Think split peas can only be used to make green split pea soup? Think again! This recipe offers a bright, new idea for cooking with split peas, and we think you'll love it. This pasta salad is light and refreshing and is the perfect side dish to salmon, chicken, or even a veggie burger. We hope you enjoy!

Yield
6 Servings
Preparation time
15 minutes
Cooking time
40 minutes
Total time
55 minutes
Ingredients
1/2 C dried split peas
2 C water
3 C bowtie pasta
5 C water
1/4 C olive oil
1 clv Garlic, minced
1 tsp dried oregano
1 lemon, juiced
6 green onions, sliced
1 pt cherry or grape tomatoes, halved
8 leaves fresh basil, chopped
1/8 tsp lemon pepper seasoning (optional)
Instructions

1. Bring 2 cups of water to a boil; add split peas and allow to lightly boil for 25 minutes or until split peas are soft. (Do not allow split peas to overcook and get mushy; you want them to be slightly firm to the bite.) Drain split peas and rinse until cool.
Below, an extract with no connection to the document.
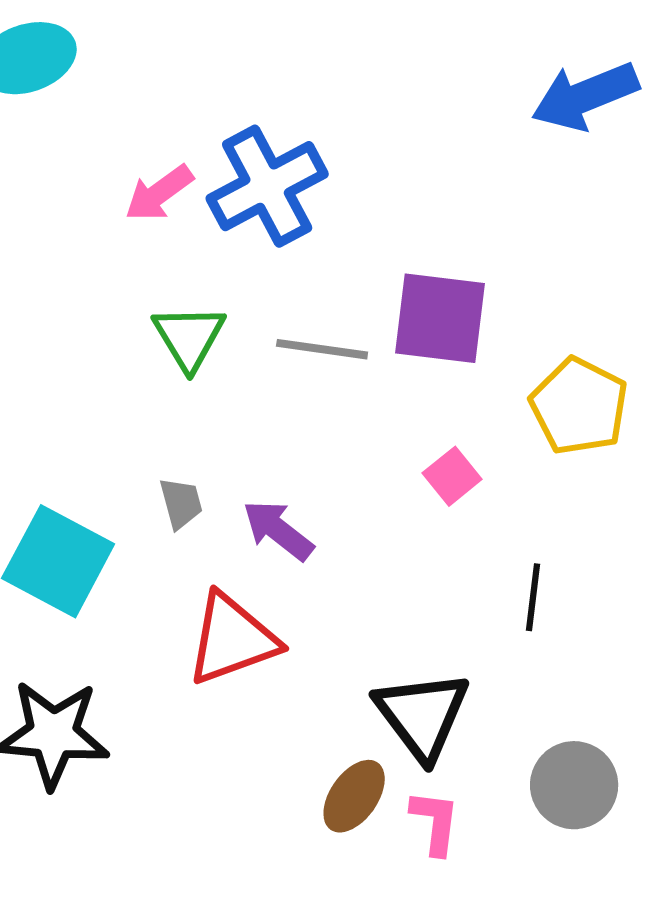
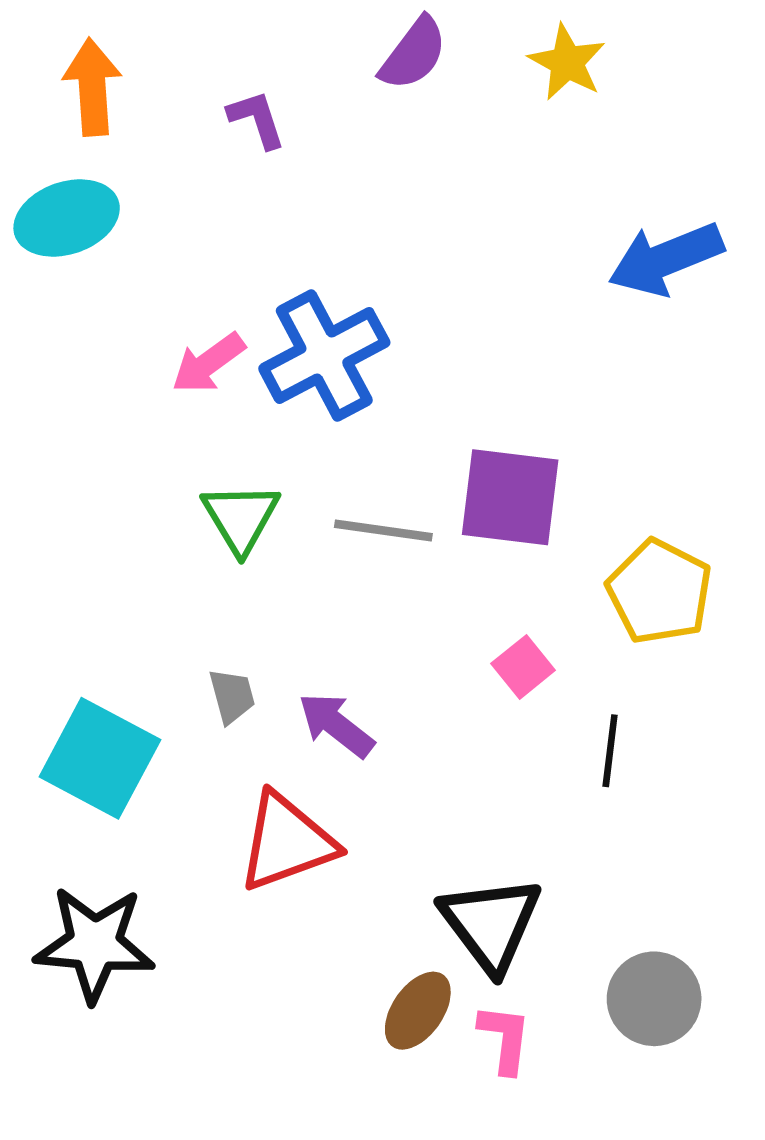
black line: (533, 597) -> (610, 751), moved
2. Bring 5 cups of salted water to a boil; add pasta and cook until al dente (firm to the bite). Drain pasta and rinse until cool.

3. To make the dressing: warm olive oil over medium heat; add garlic and dried oregano and sauté lightly for 1-2 minutes. Remove from heat and add lemon juice. Stir together and set aside until cool.

4. Combine cooled split peas and pasta in a large bowl. Add green onions, tomatoes, basil, and lemon pepper seasoning. Stir to combine.

. Pour dressing over pasta salad and stir to coat evening. Add salt and pepper to taste. Serve at room temperature or chilled; enjoy!

Notes

Per Serving: Calories 327, Protein 14.4 g, Saturated Fat 3.6 g, Sodium 106 mg, Fiber 6.6 g, Total Sugars 4.2 g.